● **WORK TASK**:
Please work out how many of the lines below include "Soft". Only the number should be given.
(DATASET)
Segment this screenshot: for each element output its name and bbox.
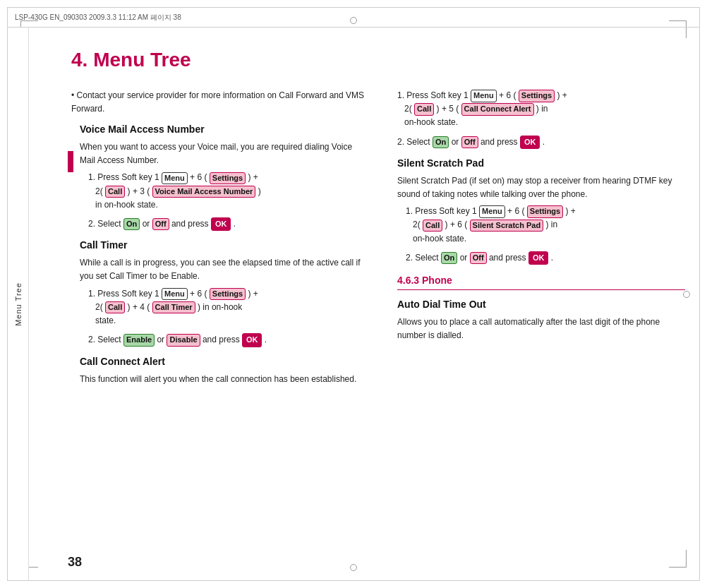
cca-call-badge: Call	[414, 103, 434, 115]
left-column: • Contact your service provider for more…	[71, 89, 368, 391]
ssp-num2: 2	[413, 220, 418, 229]
ssp-settings-badge: Settings	[527, 205, 563, 217]
cca-section-left: Call Connect Alert This function will al…	[80, 354, 368, 386]
ct-enable-badge: Enable	[123, 334, 155, 346]
ssp-plus1: + 6 (	[505, 206, 527, 216]
cca-instruction1: 1. Press Soft key 1 Menu + 6 ( Settings …	[397, 89, 685, 130]
page-title: 4. Menu Tree	[71, 49, 685, 71]
ssp-prefix: 1. Press Soft key 1	[406, 206, 479, 216]
calltimer-title: Call Timer	[80, 238, 368, 253]
header-text: LSP-430G EN_090303 2009.3.3 11:12 AM 페이지…	[15, 13, 181, 23]
cca-menu-badge: Menu	[471, 90, 497, 102]
cca-instruction2: 2. Select On or Off and press OK .	[397, 136, 685, 150]
ssp-or: or	[457, 253, 469, 263]
ct-press: and press	[200, 335, 242, 344]
ssp-instruction2: 2. Select On or Off and press OK .	[406, 251, 685, 265]
ct-ok-badge: OK	[242, 333, 262, 347]
cca-off-badge: Off	[461, 136, 478, 148]
cca-inst1-state: on-hook state.	[397, 116, 685, 129]
vman-instruction1: 1. Press Soft key 1 Menu + 6 ( Settings …	[88, 171, 368, 212]
calltimer-inst1-state: state.	[88, 314, 368, 328]
cca-plus1: + 6 (	[497, 90, 519, 100]
vman-plus2: ) +	[246, 172, 258, 182]
ssp-sel: 2. Select	[406, 253, 441, 263]
ssp-body: Silent Scratch Pad (if set on) may stop …	[397, 174, 685, 200]
ct-ctimer-badge: Call Timer	[152, 301, 195, 313]
vman-instruction2: 2. Select On or Off and press OK .	[88, 217, 368, 232]
vman-state: in on-hook state.	[95, 200, 158, 210]
ssp-press: and press	[487, 253, 528, 263]
ct-state: state.	[95, 316, 116, 325]
cca-inst1-line2: 2( Call ) + 5 ( Call Connect Alert ) in	[397, 102, 685, 116]
ssp-title: Silent Scratch Pad	[397, 156, 685, 171]
ssp-off-badge: Off	[470, 252, 487, 264]
ssp-end: ) in	[543, 220, 557, 229]
intro-text: • Contact your service provider for more…	[71, 89, 368, 115]
ct-or: or	[155, 335, 167, 344]
ct-num2: 2	[95, 302, 100, 312]
sidebar-label: Menu Tree	[14, 282, 23, 326]
cca-state: on-hook state.	[404, 117, 458, 127]
calltimer-instruction2: 2. Select Enable or Disable and press OK…	[88, 333, 368, 347]
ssp-menu-badge: Menu	[479, 205, 505, 217]
vman-end2: .	[231, 219, 236, 229]
ct-sel: 2. Select	[88, 335, 123, 344]
vman-end: )	[255, 186, 260, 196]
cca-inst1-line1: 1. Press Soft key 1 Menu + 6 ( Settings …	[397, 89, 685, 102]
vman-title: Voice Mail Access Number	[80, 122, 368, 137]
ct-disable-badge: Disable	[167, 334, 200, 346]
vman-section: Voice Mail Access Number When you want t…	[80, 122, 368, 231]
ct-menu-badge: Menu	[162, 288, 188, 300]
calltimer-inst1-line2: 2( Call ) + 4 ( Call Timer ) in on-hook	[88, 301, 368, 314]
ct-call-badge: Call	[105, 301, 125, 313]
ssp-state: on-hook state.	[413, 234, 466, 244]
vman-ok-badge: OK	[211, 217, 231, 231]
cca-or: or	[449, 137, 461, 147]
ct-plus1: + 6 (	[188, 289, 210, 299]
vman-plus1: + 6 (	[188, 172, 210, 182]
vman-prefix: 1. Press Soft key 1	[88, 172, 162, 182]
right-column: 1. Press Soft key 1 Menu + 6 ( Settings …	[389, 89, 685, 391]
cca-title-left: Call Connect Alert	[80, 354, 368, 369]
cca-plus2: ) +	[555, 90, 567, 100]
vman-menu-badge: Menu	[162, 172, 188, 184]
ssp-ok-badge: OK	[528, 251, 549, 265]
ct-prefix: 1. Press Soft key 1	[88, 289, 162, 299]
ssp-inst1-line2: 2( Call ) + 6 ( Silent Scratch Pad ) in	[406, 218, 685, 232]
vman-press: and press	[169, 219, 211, 229]
vman-on-badge: On	[123, 218, 140, 230]
ssp-instruction1: 1. Press Soft key 1 Menu + 6 ( Settings …	[406, 205, 685, 246]
page-header: LSP-430G EN_090303 2009.3.3 11:12 AM 페이지…	[8, 8, 699, 28]
ssp-plus2: ) +	[563, 206, 576, 216]
vman-off-badge: Off	[152, 218, 169, 230]
vman-plus3: ) + 3 (	[125, 186, 152, 196]
cca-num2: 2	[404, 104, 409, 114]
main-content: 4. Menu Tree • Contact your service prov…	[29, 28, 699, 580]
ssp-on-badge: On	[441, 252, 457, 264]
autodial-body: Allows you to place a call automatically…	[397, 316, 685, 342]
ssp-section: Silent Scratch Pad Silent Scratch Pad (i…	[397, 156, 685, 265]
cca-prefix: 1. Press Soft key 1	[397, 90, 471, 100]
ssp-inst1-line1: 1. Press Soft key 1 Menu + 6 ( Settings …	[406, 205, 685, 218]
cca-on-badge: On	[433, 136, 449, 148]
page-number: 38	[68, 555, 82, 570]
cca-body-left: This function will alert you when the ca…	[80, 373, 368, 386]
two-column-layout: • Contact your service provider for more…	[71, 89, 685, 391]
vman-num2: 2	[95, 186, 100, 196]
cca-press: and press	[478, 137, 520, 147]
ssp-end2: .	[548, 253, 553, 263]
vman-call-badge: Call	[105, 186, 125, 198]
calltimer-inst1-line1: 1. Press Soft key 1 Menu + 6 ( Settings …	[88, 287, 368, 301]
cca-ok-badge: OK	[520, 136, 540, 149]
ssp-call-badge: Call	[423, 220, 442, 232]
sidebar: Menu Tree	[8, 28, 29, 580]
ssp-ssp-badge: Silent Scratch Pad	[470, 220, 544, 232]
ct-plus2: ) +	[246, 289, 258, 299]
calltimer-section: Call Timer While a call is in progress, …	[80, 238, 368, 347]
cca-sel: 2. Select	[397, 137, 433, 147]
vman-inst1-line1: 1. Press Soft key 1 Menu + 6 ( Settings …	[88, 171, 368, 184]
vman-vman-badge: Voice Mail Access Number	[152, 186, 256, 198]
autodial-title: Auto Dial Time Out	[397, 297, 685, 312]
page-outer: LSP-430G EN_090303 2009.3.3 11:12 AM 페이지…	[7, 7, 700, 581]
content-area: Menu Tree 4. Menu Tree • Contact your se…	[8, 28, 699, 580]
(End DATASET)
● **OUTPUT OF THE TASK**:
12